Hezbollah’s leader urged his followers to prepare for mass demonstrations to topple the government if it ignores the militant group’s demand to form a national unity coalition.
In a speech broadcast Sunday, Sheik Hassan Nasrallah railed against President Bush’s administration, calling Secretary of State Condoleezza Rice a “bloodsucker” and claiming the current Lebanese government is a puppet of Washington.
He did not set a date for the anti-government protests, which he said should be nonviolent. But he told supporters and political allies to get ready to take to Beirut’s streets for days or even weeks to force the resignation of the government.
“We, all of us, must be psychologically and morally ready to take to the streets. It is one means for the required movement,” Nasrallah said in a speech Saturday which was aired Sunday on Hezbollah’s TV station Al-Manar.
“We do not want riots ... We must respect private and public property. We will not allow any clashes even if (anti-Syrian groups) stage a counter street demonstration,” he said. “We are capable of taking to the street and staying there for a day, two, or three, or a week, or two or three weeks, or for more or less until we eventually impose by our peaceful, civilized and democratic means the toppling of an illegitimate and unconstitutional government.”
Political and sectarian tensions have been mounting in Lebanon as a result of a power struggle between rival factions intensified by Hezbollah’s 34-day war with Israel this summer.
The Shiite guerrilla group, which is backed by Syria and Iran, has demanded the formation of a national unity government that would essentially give it and its allies veto power over major decisions. But negotiations among groups broke down last week, and six Cabinet ministers, including two from Hezbollah, resigned.
Shortly after Nasrallah’s speech was broadcast, the sounds of gunfire and fireworks reverberated across Beirut’s predominantly Shiite southern suburbs, a Hezbollah stronghold heavily bombarded by Israel during the fighting in July and August. Al-Manar said Nasrallah delivered the speech on Saturday in the southern suburbs.

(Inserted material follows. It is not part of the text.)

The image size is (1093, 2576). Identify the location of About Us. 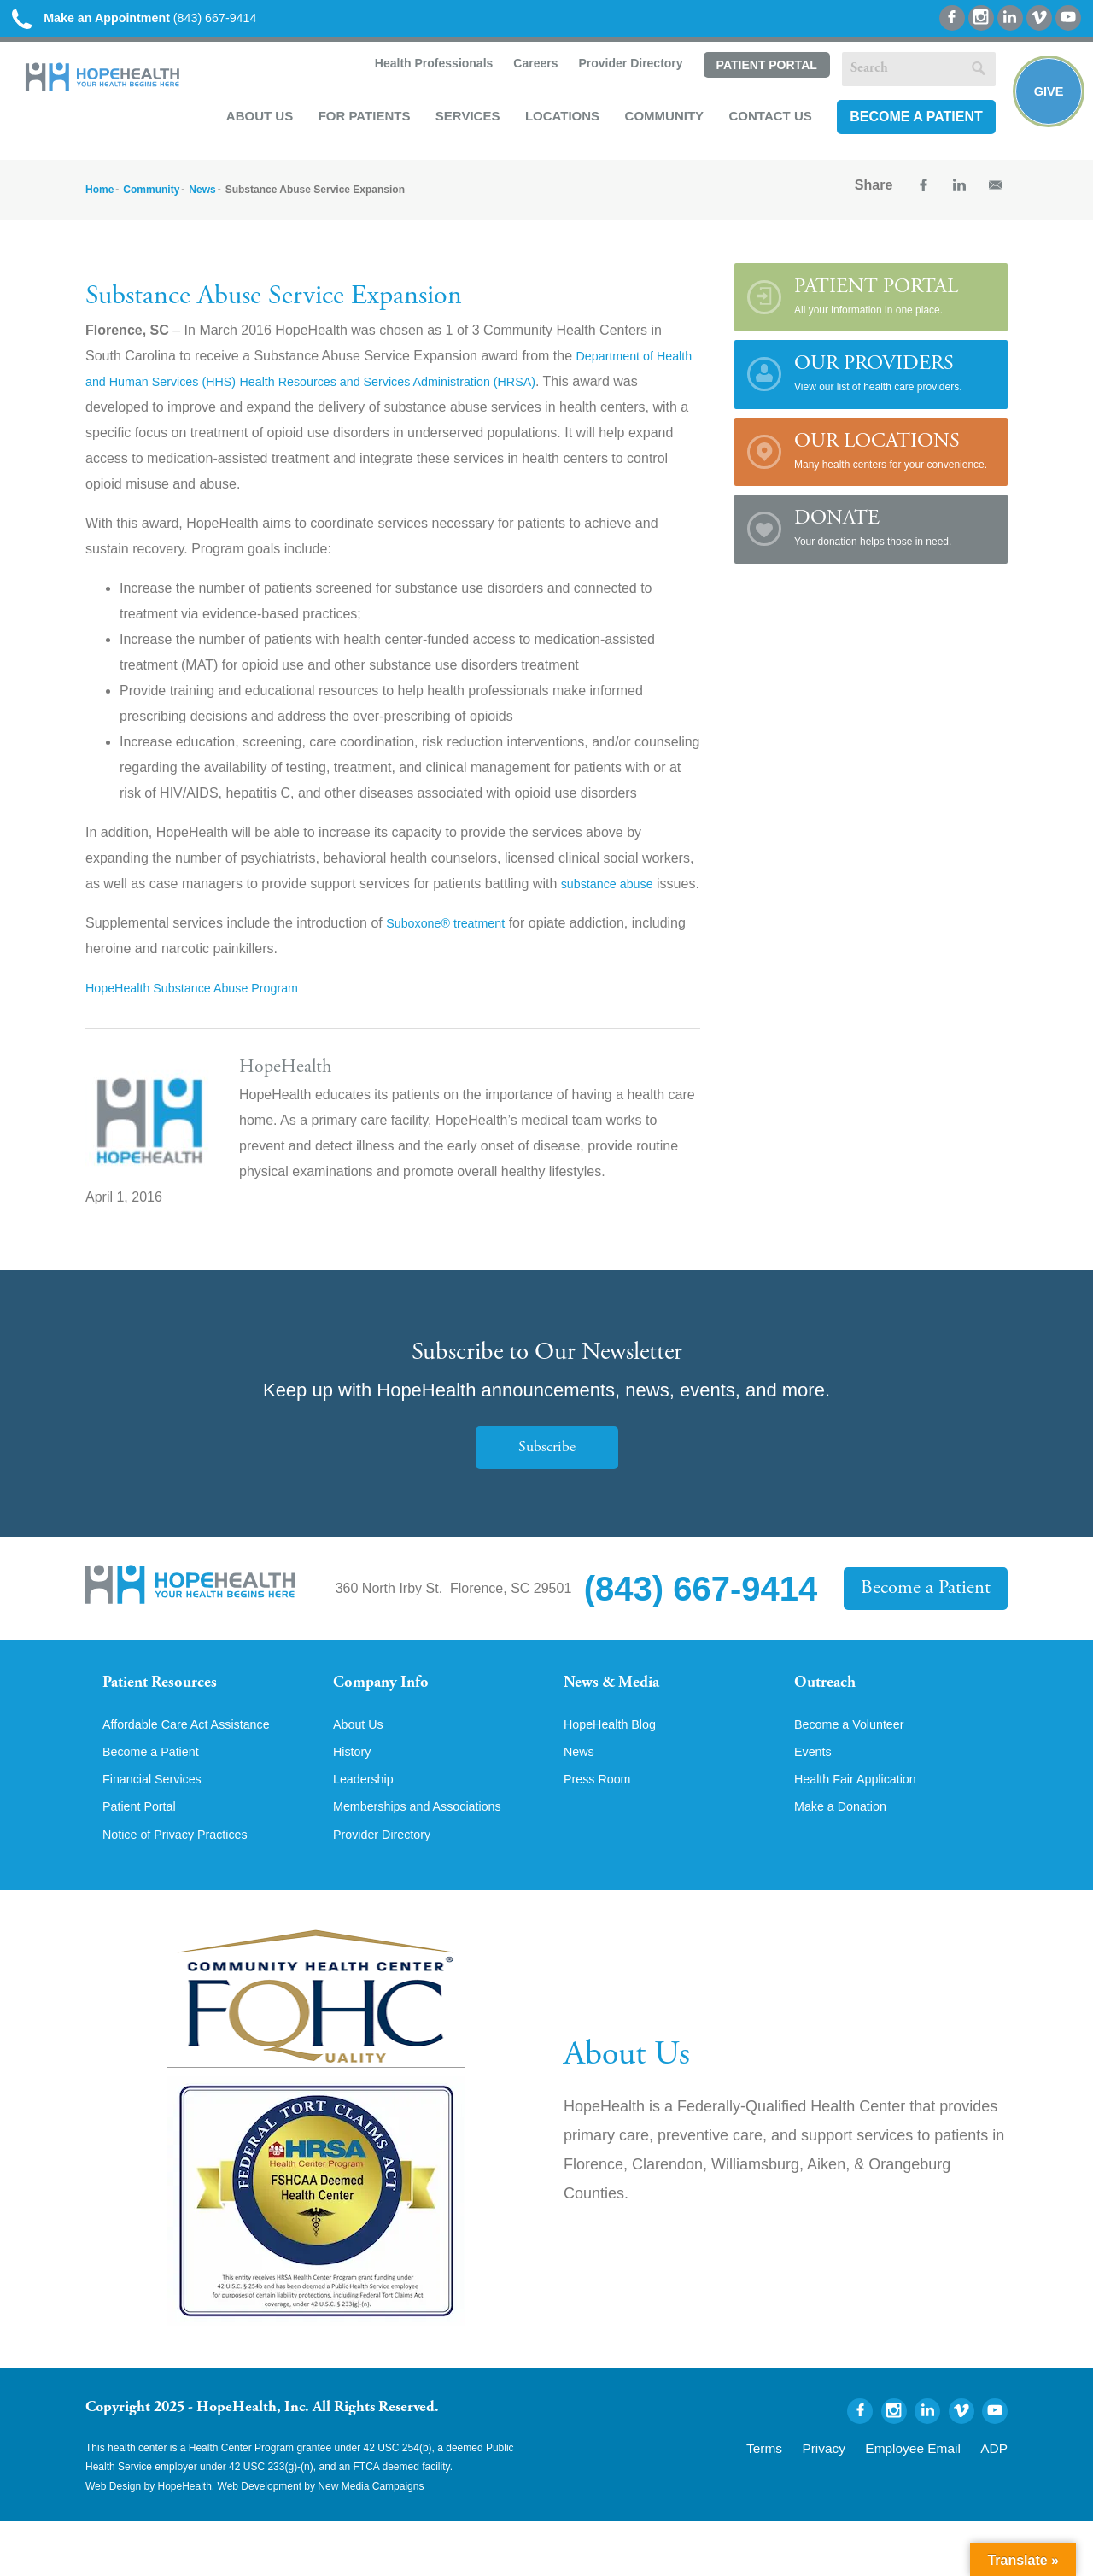
(254, 121).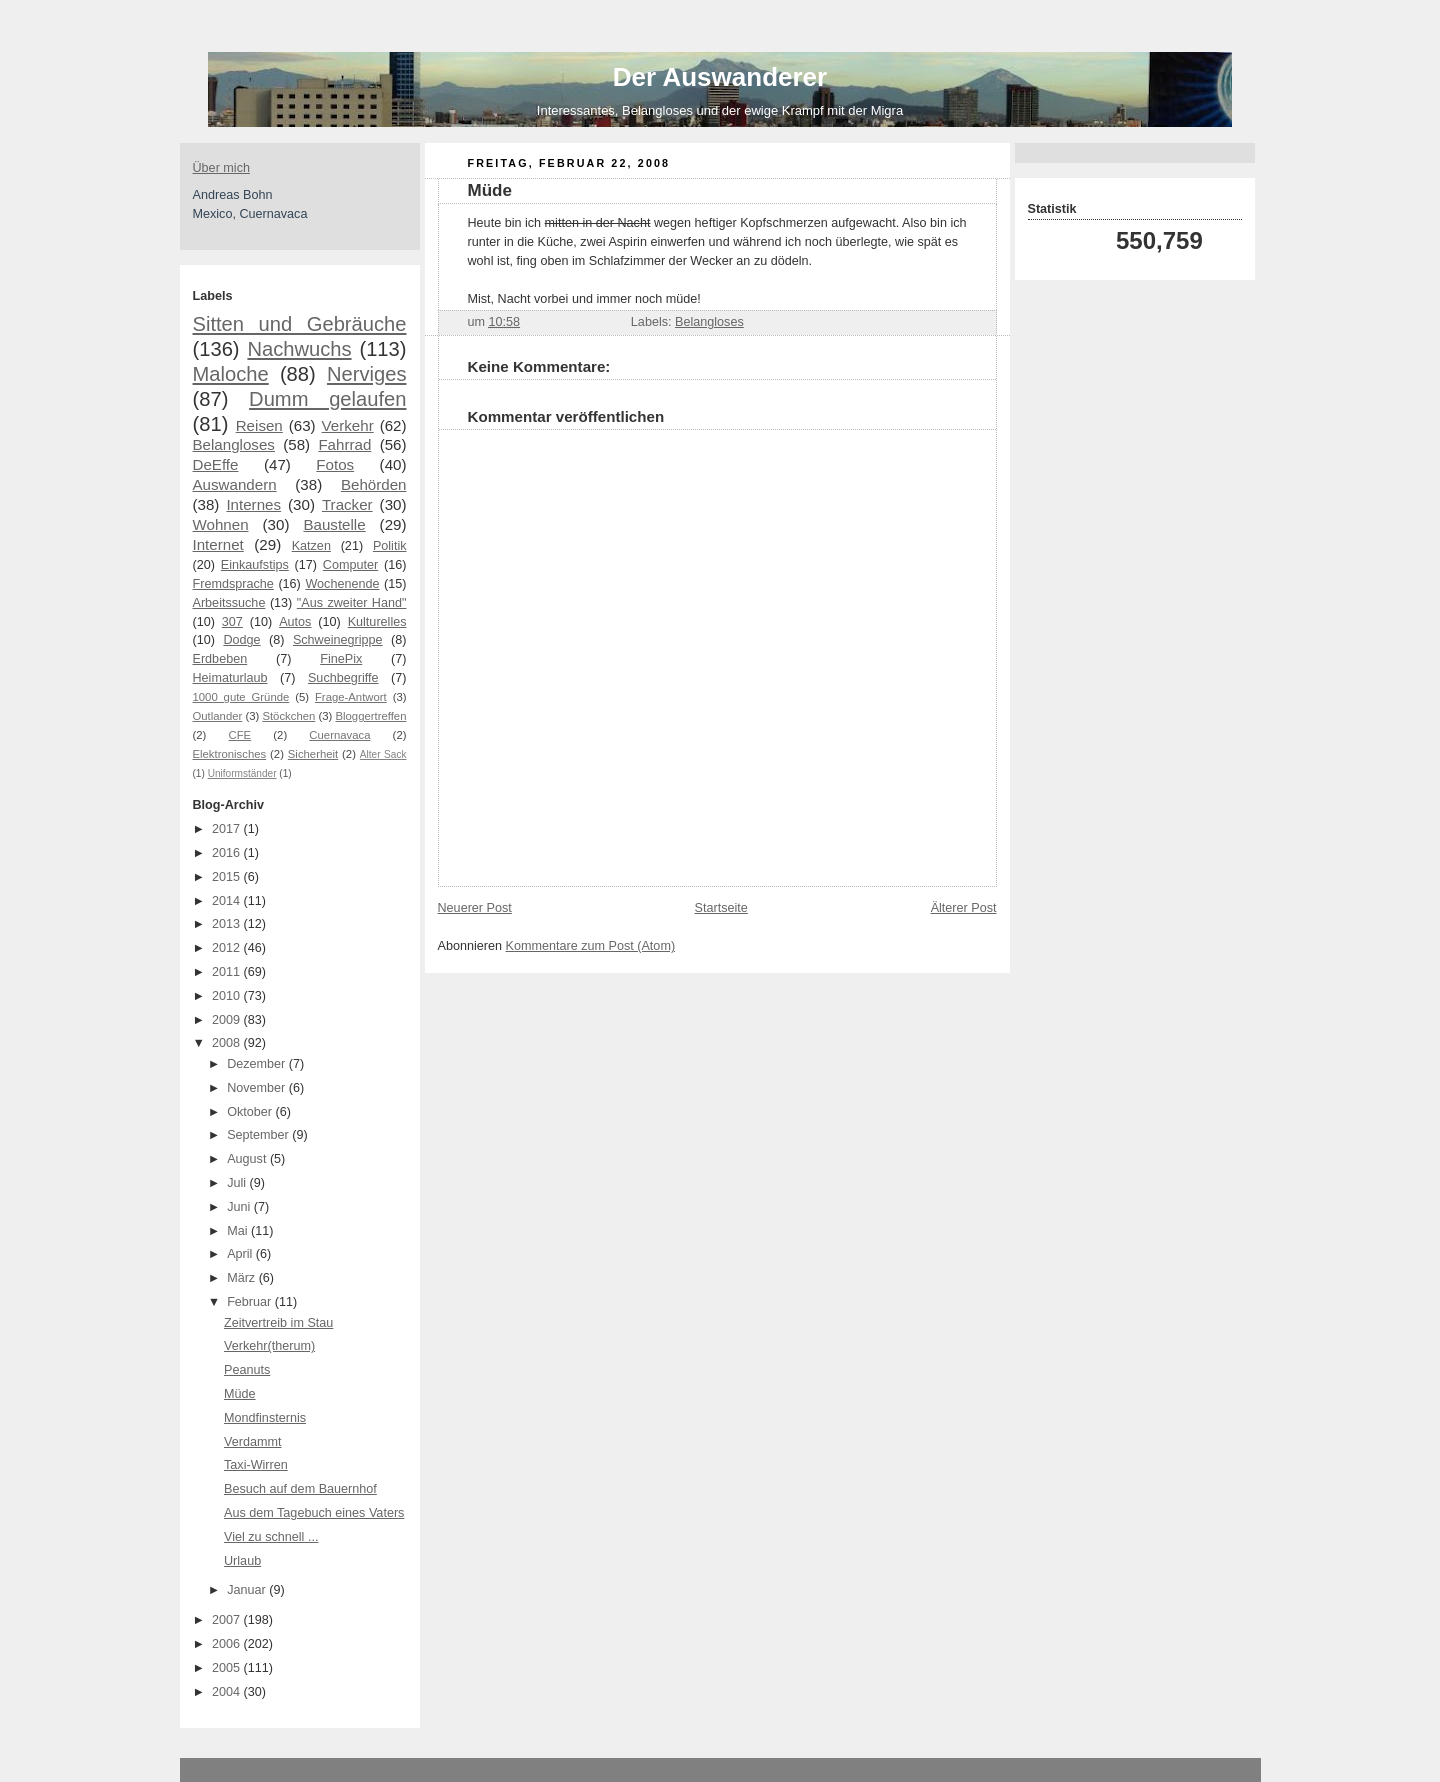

Nasrallah accused the government of Prime Minister Fuad Saniora, which is backed by the anti-Syrian parliamentary majority, of falling under the influence of the President Bush’s administration. He said the government had become “illegitimate” and “unconstitutional” after the ministers resigned.
“This is the government of Feltman and not the government of Prime Minister Fuad Saniora,” Nasrallah said, referring to the U.S. Ambassador to Lebanon Jeffrey Feltman who has repeatedly reaffirmed his country’s support for the Saniora government. The remark drew applause and chants of “Death to America” from Nasrallah’s audience made up of Hezbollah members charged with organizing the protests.
“We want to liberate our country from the hegemony of Ambassador Feltman and the bloodsucker Rice,” he said.
Hezbollah has accused Rice and the Bush administration of foiling Arab efforts in the U.N. Security Council to arrange an early cease-fire in Israel-Hezbollah war, claiming Washington wanted to give Israel time to try to destroy Hezbollah’s military infrastructure. The fighting ended with a U.N.-brokered cease-fire resolution on Aug. 14 and more than 1,000 people died on both sides of the border.
Lebanon’s political crisis has deepened since late October when Nasrallah began threatening mass protests unless Hezbollah’s demand for a national unity government was met.
Saniora, backed by the anti-Syrian coalition, has vowed to stay in power and refused to give veto power to Hezbollah and its allies.
‘National unity government’
Nasrallah repeated his demand for the unity government to include Christian leader Gen. Michel Aoun’s faction, a Hezbollah ally, as a way out of the current political deadlock. The move would also reduce the sectarian appearance of the exclusively Shiite group’s bid for greater political power.
“We have two options to break the political deadlock: formation of a national unity government in which the country’s major political forces participate in an effective way, or early parliamentary elections,” he said.
But Nasrallah insisted he was not trying to cause radical change.
“Come let’s form a national unity government. ... Nobody is raising arms, nobody is making a coup or popular revolution,” he said.
The demonstrations are not aimed at changing the ruling system or causing a “radical political coup” in Lebanon, he said. “All we want is to have a national government that will not make Lebanon an American or an Israeli tool.”
Nasrallah ruled out civil war, undermining Lebanon’s stability or Sunni-Shiite strife, all of which he said were “red lines” Hezbollah would not cross.
Washington has accused Hezbollah backers Iran and Syria of seeking to topple the Saniora government and attempting to block the formation of an international tribunal to prosecute the suspected killers of former Lebanese Prime Minister Rafik Hariri. Both Iran and Syria have denied the charges.
The Lebanese government last week approved the draft agreement for the tribunal’s formation, and the U.N. Security Council was expected to discuss the draft on Monday. Lebanon’s pro-Syrian President Emile Lahoud opposed the Cabinet’s decision, saying it lacked legitimacy after the ministers resigned.
Hariri was killed with 22 others in a suicide truck bombing in February 2005. The assassination sparked huge protests against Syria, which was widely seen as culpable. Syria denies it was behind the killing.